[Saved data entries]
= Beginning of Section =

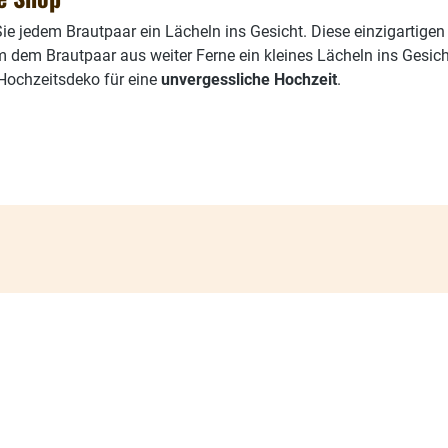
Sie jedem Brautpaar ein Lächeln ins Gesicht. Diese einzigartige
m dem Brautpaar aus weiter Ferne ein kleines Lächeln ins Gesich
Hochzeitsdeko für eine
unvergessliche Hochzeit
.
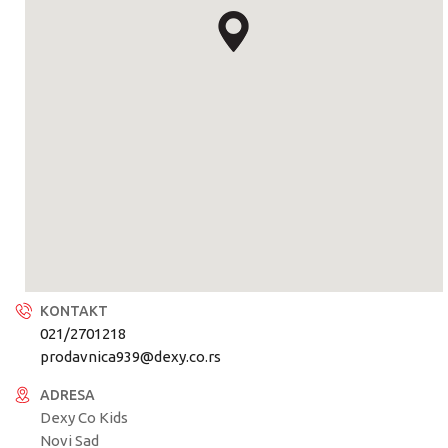
KONTAKT
021/2701218
prodavnica939@dexy.co.rs
ADRESA
Dexy Co Kids
Novi Sad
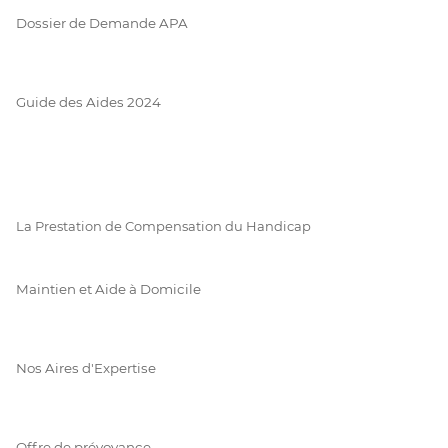
Dossier de Demande APA
Guide des Aides 2024
La Prestation de Compensation du Handicap
Maintien et Aide à Domicile
Nos Aires d'Expertise
Offre de prévoyance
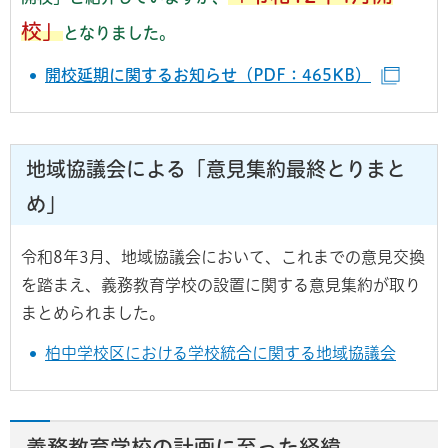
校」
となりました。
開校延期に関するお知らせ（PDF：465KB）
（別ウ
地域協議会による「意見集約最終とりまと
め」
令和8年3月、地域協議会において、これまでの意見交換
を踏まえ、義務教育学校の設置に関する意見集約が取り
まとめられました。
柏中学校区における学校統合に関する地域協議会
義務教育学校の計画に至った経緯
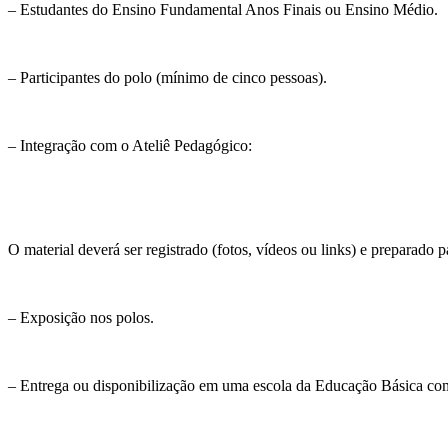
– Estudantes do Ensino Fundamental Anos Finais ou Ensino Médio.
– Participantes do polo (mínimo de cinco pessoas).
– Integração com o Ateliê Pedagógico:
O material deverá ser registrado (fotos, vídeos ou links) e preparado p
– Exposição nos polos.
– Entrega ou disponibilização em uma escola da Educação Básica co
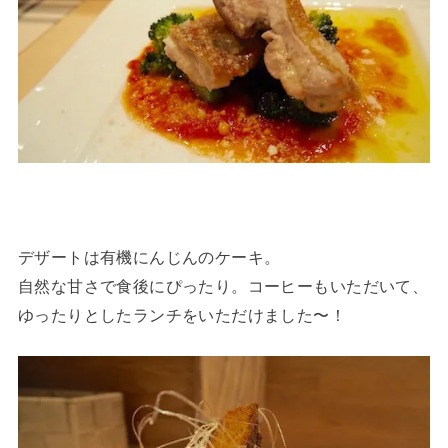
デザートは有機にんじんのケーキ。
自然な甘さで食後にぴったり。コーヒーもいただいて、
ゆったりとしたランチをいただけました〜！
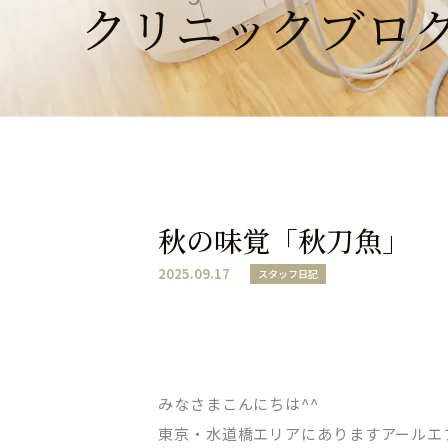
クリニックブロ
秋の味覚「秋刀魚」
2025.09.17
スタッフ日記
みなさまこんにちは^^
東京・水道橋エリアにありますアールエ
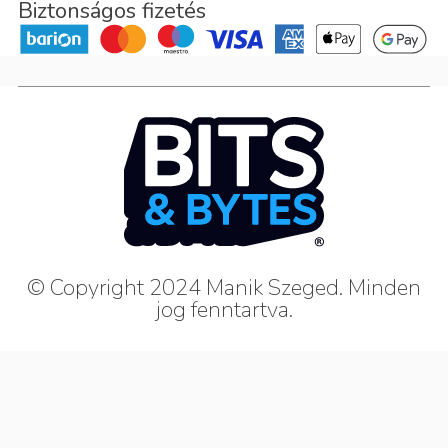
Biztonságos fizetés
© Copyright 2024 Manik Szeged. Minden
jog fenntartva.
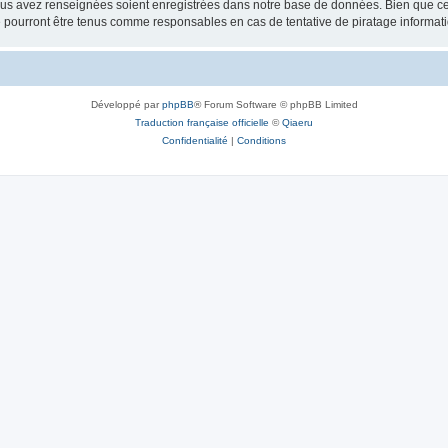
vous avez renseignées soient enregistrées dans notre base de données. Bien que ces
 pourront être tenus comme responsables en cas de tentative de piratage informat
Développé par
phpBB
® Forum Software © phpBB Limited
Traduction française officielle
©
Qiaeru
Confidentialité
|
Conditions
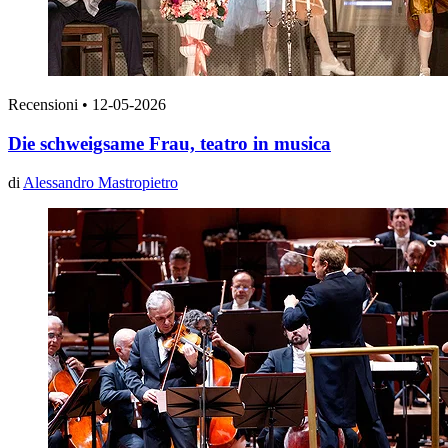
Recensioni
•
12-05-2026
Die schweigsame Frau, teatro in musica
di
Alessandro Mastropietro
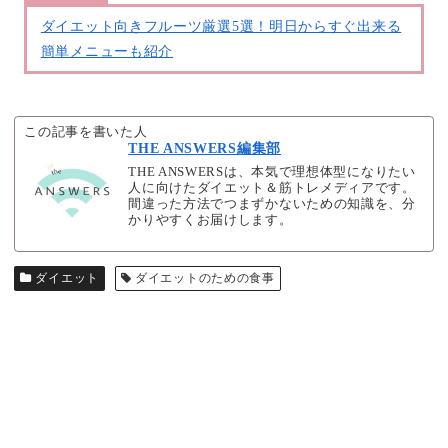
ダイエット向きフルーツ厳選5選！明日からすぐ出来る
簡単メニューも紹介
この記事を書いた人
THE ANSWERS編集部
THE ANSWERSは、本気で理想体型になりたい
人に向けたダイエット＆筋トレメディアです。
間違った方法でつまずかないための知識を、分
かりやすくお届けします。
ダイエット
ダイエットのための食事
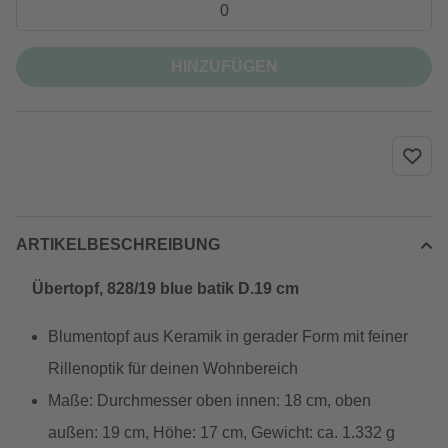
HINZUFÜGEN
ARTIKELBESCHREIBUNG
Übertopf, 828/19 blue batik D.19 cm
Blumentopf aus Keramik in gerader Form mit feiner
Rillenoptik für deinen Wohnbereich
Maße: Durchmesser oben innen: 18 cm, oben
außen: 19 cm, Höhe: 17 cm, Gewicht: ca. 1.332 g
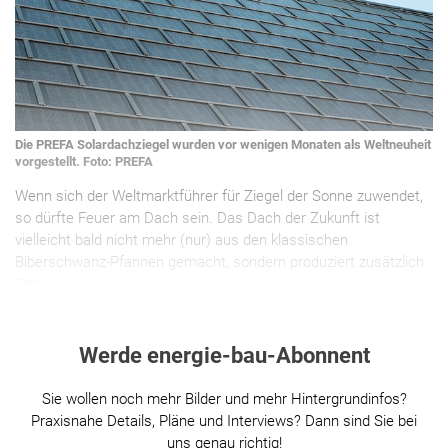
Die PREFA Solardachziegel wurden vor wenigen Monaten als Weltneuheit
vorgestellt. Foto: PREFA
Wenn sich der Weltmarktführer für Ziegel der Sonne zuwendet,
so dürfte Feuer am Dach sein. Das Dach der Zukunft ist
vielleicht bald nicht mehr (nur) aus den klassischen
Biberschwanz-Pfannen gemacht, sondern produziert zusätzlich
Strom.
Werde energie-bau-Abonnent
Sie wollen noch mehr Bilder und mehr Hintergrundinfos?
Praxisnahe Details, Pläne und Interviews? Dann sind Sie bei
uns genau richtig!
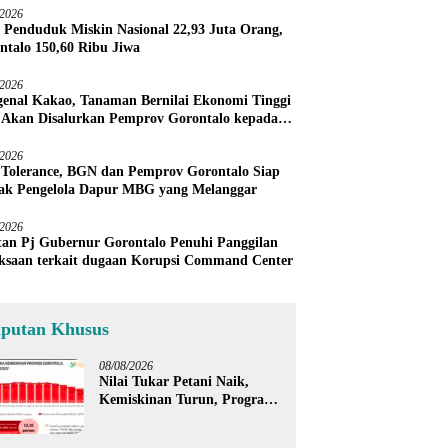
/2026
 Penduduk Miskin Nasional 22,93 Juta Orang,
ntalo 150,60 Ribu Jiwa
/2026
enal Kakao, Tanaman Bernilai Ekonomi Tinggi
 Akan Disalurkan Pemprov Gorontalo kepada
ni Boalemo
/2026
 Tolerance, BGN dan Pemprov Gorontalo Siap
ak Pengelola Dapur MBG yang Melanggar
/2026
an Pj Gubernur Gorontalo Penuhi Panggilan
ksaan terkait dugaan Korupsi Command Center
iputan Khusus
08/08/2026
Nilai Tukar Petani Naik,
Kemiskinan Turun, Program
Gusnar-Idah Mulai Dorong
Ekonomi Gorontalo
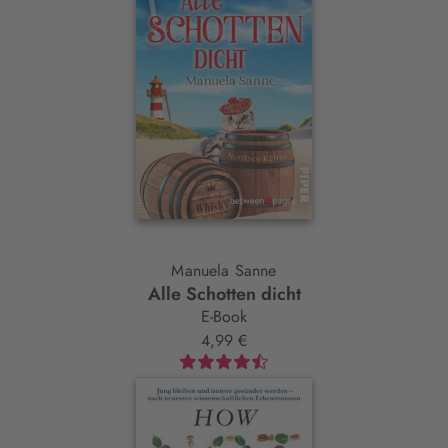
Manuela Sanne
Alle Schotten dicht
E-Book
4,99 €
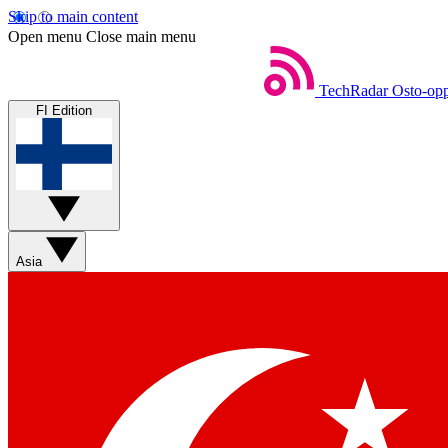
Skip to main content
Open menu
Close main menu
TechRadar
Osto-opp
FI Edition
Asia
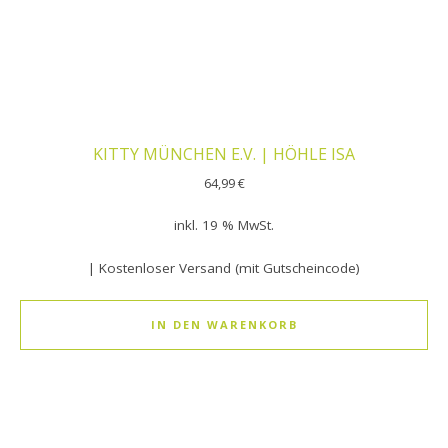
KITTY MÜNCHEN E.V. | HÖHLE ISA
64,99
€
inkl. 19 % MwSt.
| Kostenloser Versand (mit Gutscheincode)
IN DEN WARENKORB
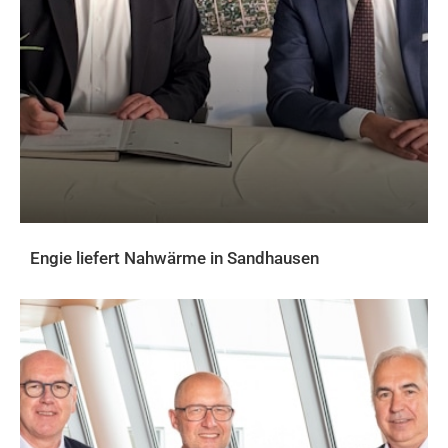
Engie liefert Nahwärme in Sandhausen
AKTUELLES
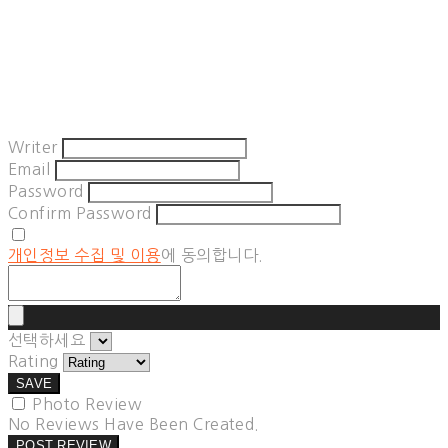
Writer
Email
Password
Confirm Password
개인정보 수집 및 이용
에 동의합니다.
선택하세요
Rating
SAVE
Photo Review
No Reviews Have Been Created.
POST REVIEW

= End of Section =

### WHAT TO PRODUCE
Your reply should repeat the entries above exactly, leaving the pictures out.

### SOLUTION TO THIS EXERCISE
Sie jedem Brautpaar ein Lächeln ins Gesicht. Diese einzigartige
m dem Brautpaar aus weiter Ferne ein kleines Lächeln ins Gesich
Hochzeitsdeko für eine
unvergessliche Hochzeit
.
KONTAKT
021/2701218
prodavnica939@dexy.co.rs
ADRESA
Dexy Co Kids
Novi Sad
Dossier de Demande APA
Guide des Aides 2024
La Prestation de Compensation du Handicap
Maintien et Aide à Domicile
Nos Aires d'Expertise
Offre de prévoyance
校」
となりました。
開校延期に関するお知らせ（PDF：465KB）
（別ウ
地域協議会による「意見集約最終とりまと
め」
令和8年3月、地域協議会において、これまでの意見交換
を踏まえ、義務教育学校の設置に関する意見集約が取り
まとめられました。
柏中学校区における学校統合に関する地域協議会
義務教育学校の計画に至った経緯
– Estudantes do Ensino Fundamental Anos Finais ou Ensino Médio.
– Participantes do polo (mínimo de cinco pessoas).
– Integração com o Ateliê Pedagógico:
O material deverá ser registrado (fotos, vídeos ou links) e preparado p
– Exposição nos polos.
– Entrega ou disponibilização em uma escola da Educação Básica co
デザートは有機にんじんのケーキ。
自然な甘さで食後にぴったり。コーヒーもいただいて、
ゆったりとしたランチをいただけました〜！
クリニックブロ
秋の味覚「秋刀魚」
2025.09.17
スタッフ日記
みなさまこんにちは^^
東京・水道橋エリアにありますアールエ
Biztonságos fizetés
© Copyright 2024 Manik Szeged. Minden
jog fenntartva.
vous avez renseignées soient enregistrées dans notre base de données. Bien que ces
 pourront être tenus comme responsables en cas de tentative de piratage informat
Développé par
phpBB
® Forum Software © phpBB Limited
Traduction française officielle
©
Qiaeru
Confidentialité
|
Conditions
Recensioni
•
12-05-2026
Die schweigsame Frau, teatro in musica
di
Alessandro Mastropietro
ダイエット向きフルーツ厳選5選！明日からすぐ出来る
簡単メニューも紹介
この記事を書いた人
THE ANSWERS編集部
THE ANSWERSは、本気で理想体型になりたい
人に向けたダイエット＆筋トレメディアです。
間違った方法でつまずかないための知識を、分
かりやすくお届けします。
ダイエット
ダイエットのための食事
HINZUFÜGEN
ARTIKELBESCHREIBUNG
Übertopf, 828/19 blue batik D.19 cm
Blumentopf aus Keramik in gerader Form mit feiner
Rillenoptik für deinen Wohnbereich
Maße: Durchmesser oben innen: 18 cm, oben
außen: 19 cm, Höhe: 17 cm, Gewicht: ca. 1.332 g
Die PREFA Solardachziegel wurden vor wenigen Monaten als Weltneuheit
vorgestellt. Foto: PREFA
Wenn sich der Weltmarktführer für Ziegel der Sonne zuwendet,
so dürfte Feuer am Dach sein. Das Dach der Zukunft ist
vielleicht bald nicht mehr (nur) aus den klassischen
Biberschwanz-Pfannen gemacht, sondern produziert zusätzlich
Strom.
Werde energie-bau-Abonnent
Sie wollen noch mehr Bilder und mehr Hintergrundinfos?
Praxisnahe Details, Pläne und Interviews? Dann sind Sie bei
uns genau richtig!
/2026
 Penduduk Miskin Nasional 22,93 Juta Orang,
ntalo 150,60 Ribu Jiwa
/2026
enal Kakao, Tanaman Bernilai Ekonomi Tinggi
 Akan Disalurkan Pemprov Gorontalo kepada
ni Boalemo
/2026
 Tolerance, BGN dan Pemprov Gorontalo Siap
ak Pengelola Dapur MBG yang Melanggar
/2026
an Pj Gubernur Gorontalo Penuhi Panggilan
ksaan terkait dugaan Korupsi Command Center
iputan Khusus
08/08/2026
Nilai Tukar Petani Naik,
Kemiskinan Turun, Program
Gusnar-Idah Mulai Dorong
Ekonomi Gorontalo
Manuela Sanne
Alle Schotten dicht
E-Book
4,99 €
Skip to main content
Open menu
Close main menu
TechRadar
Osto-opp
FI Edition
Asia
KITTY MÜNCHEN E.V. | HÖHLE ISA
64,99
€
inkl. 19 % MwSt.
| Kostenloser Versand (mit Gutscheincode)
IN DEN WARENKORB
Engie liefert Nahwärme in Sandhausen
AKTUELLES
Writer
Email
Password
Confirm Password
개인정보 수집 및 이용
에 동의합니다.
선택하세요
Rating
SAVE
Photo Review
No Reviews Have Been Created.
POST REVIEW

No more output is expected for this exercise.